Lazy Cows Demand First Class Air Travel

CNN  ̶  “Your first source for bovine news”  ̶  reports that milk cows are buzzing over the skies of Switzerland thicker than flies over an open latrine. 

Okay, MAYBE I’m exaggerating, but apparently Swiss dairy farmers routinely airlift about 1,000 cows down from summer grazing pastures each year.  If a farmer thinks a cow is too sick, injured or pregnant to navigate the walk down the mountain, they arrange first class airfare. (Seriously, Google it!)

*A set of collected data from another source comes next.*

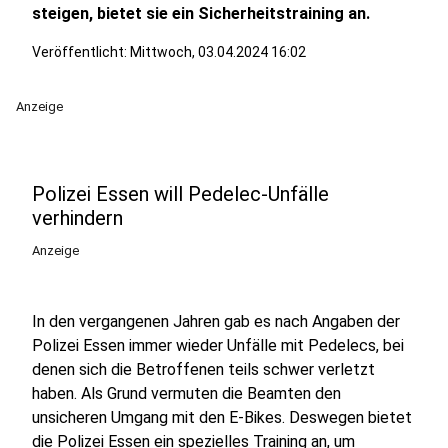
steigen, bietet sie ein Sicherheitstraining an.
Veröffentlicht:
Mittwoch, 03.04.2024 16:02
Anzeige
Polizei Essen will Pedelec-Unfälle
verhindern
Anzeige
In den vergangenen Jahren gab es nach Angaben der
Polizei Essen immer wieder Unfälle mit Pedelecs, bei
denen sich die Betroffenen teils schwer verletzt
haben. Als Grund vermuten die Beamten den
unsicheren Umgang mit den E-Bikes. Deswegen bietet
die Polizei Essen ein spezielles Training an, um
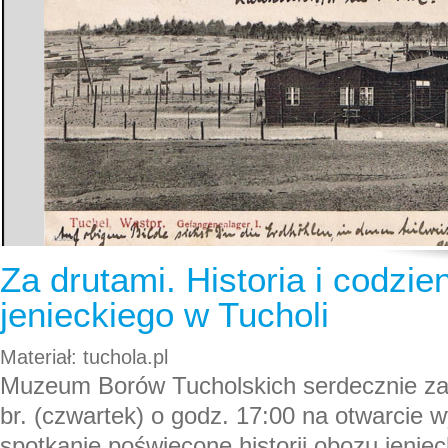
Za drutami. Historia i codzi
jenieckiego w Tucholi
Materiał: tuchola.pl
Muzeum Borów Tucholskich serdecznie zap
br. (czwartek) o godz. 17:00 na otwarcie 
spotkanie poświęcone historii obozu jenie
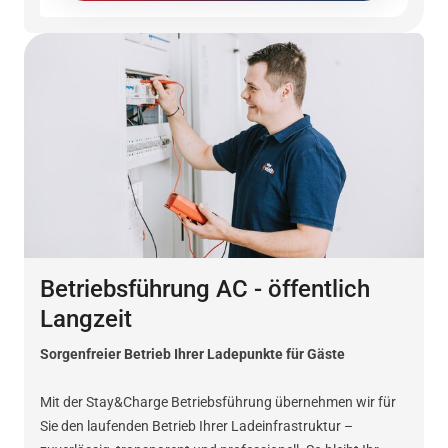
Betriebsführung AC - öffentlich
Langzeit
Sorgenfreier Betrieb Ihrer Ladepunkte für Gäste
Mit der Stay&Charge Betriebsführung übernehmen wir für
Sie den laufenden Betrieb Ihrer Ladeinfrastruktur –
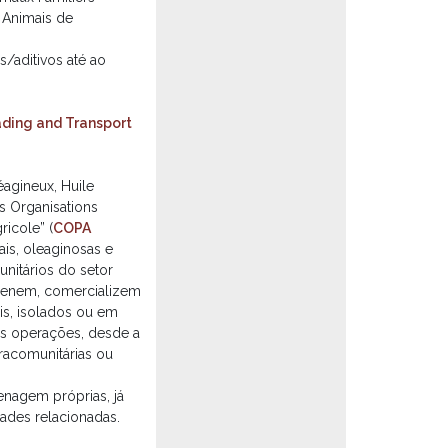
 Animais de
/aditivos até ao
ading and Transport
agineux, Huile
s Organisations
ricole” (
COPA
ais, oleaginosas e
nitários do setor
azenem, comercializem
is, isolados ou em
s operações, desde a
tracomunitárias ou
enagem próprias, já
dades relacionadas.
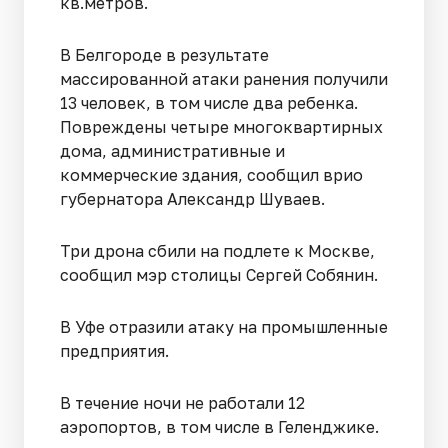
кв.метров.
В Белгороде в результате
массированной атаки ранения получили
13 человек, в том числе два ребенка.
Повреждены четыре многоквартирных
дома, административные и
коммерческие здания, сообщил врио
губернатора Александр Шуваев.
Три дрона сбили на подлете к Москве,
сообщил мэр столицы Сергей Собянин.
В Уфе отразили атаку на промышленные
предприятия.
В течение ночи не работали 12
аэропортов, в том числе в Геленджике.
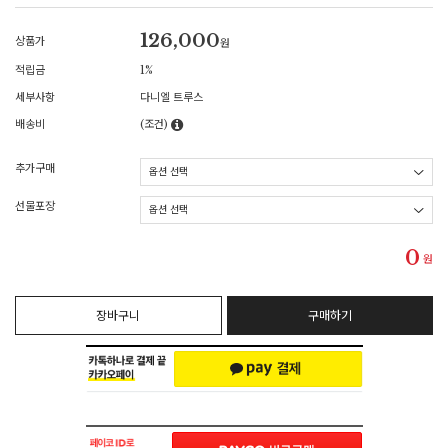
126,000
상품가
원
적립금
1%
세부사항
다니엘 트루스
배송비
(조건)
추가구매
선물포장
0
원
장바구니
구매하기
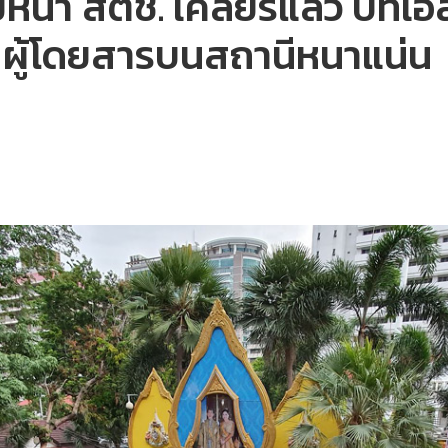
หน้า สตช. เคลียร์​แล้ว บีที
 ผู้โดยสารบนสถานีหนาแน่น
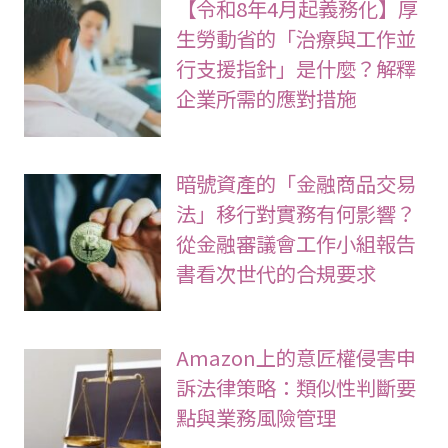
【令和8年4月起義務化】厚
生勞動省的「治療與工作並
行支援指針」是什麼？解釋
企業所需的應對措施
暗號資產的「金融商品交易
法」移行對實務有何影響？
從金融審議會工作小組報告
書看次世代的合規要求
Amazon上的意匠權侵害申
訴法律策略：類似性判斷要
點與業務風險管理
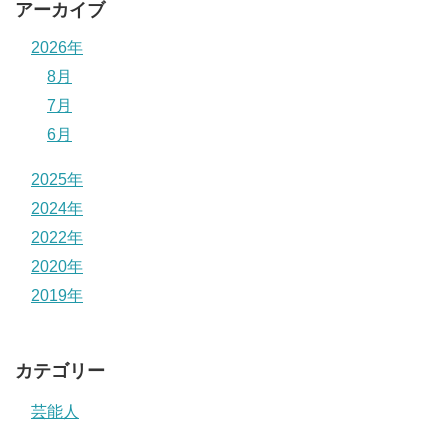
アーカイブ
2026年
8月
7月
6月
2025年
2024年
2022年
2020年
2019年
カテゴリー
芸能人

I am appalled by this for two reasons:

First, I don’t buy that all these cows are disabled.  Half the people I see pulling into handicap parking spaces practically hop out of their car and skip into the Dollar Store.  If humans have a 50% fake rate, why would the bovine rate be any better?  Do cows possess a greater sense of self-worth and dignity than humans?  Of course, they do!  We’re pathetic!  But that doesn’t mean there aren’t plenty of lackadaisical, good-for-nothing cows.

Second, I’m concerned about safety.  I watched the CNN video of these cows being hitched up and sent shooting off into the heavens, and I didn’t see a single TSA agent screaming at it to take off its shoes OR remove its laptop from its briefcase.  The situation appeared to be ENTIRELY devoid of ANY preflight security screening.  For all we know, Al-Qaeda cows have already penetrated the Swiss dairy system.  Run the numbers, people!  At 1000 cows a year, if only ½ a percent of these “so-called” distressed milk cows are terrorists, that’s five improvised exploding cows per year.  And will these cows remain in Switzerland?  Who knows?  One could end up living RIGHT NEXT TO YOU!  Now, I have gotten your attention?

It’s high time that international authorities put a stop to this madness.  This luxurious first-class airfare for bovines must end. 

Or, heck, at least make them fly coach.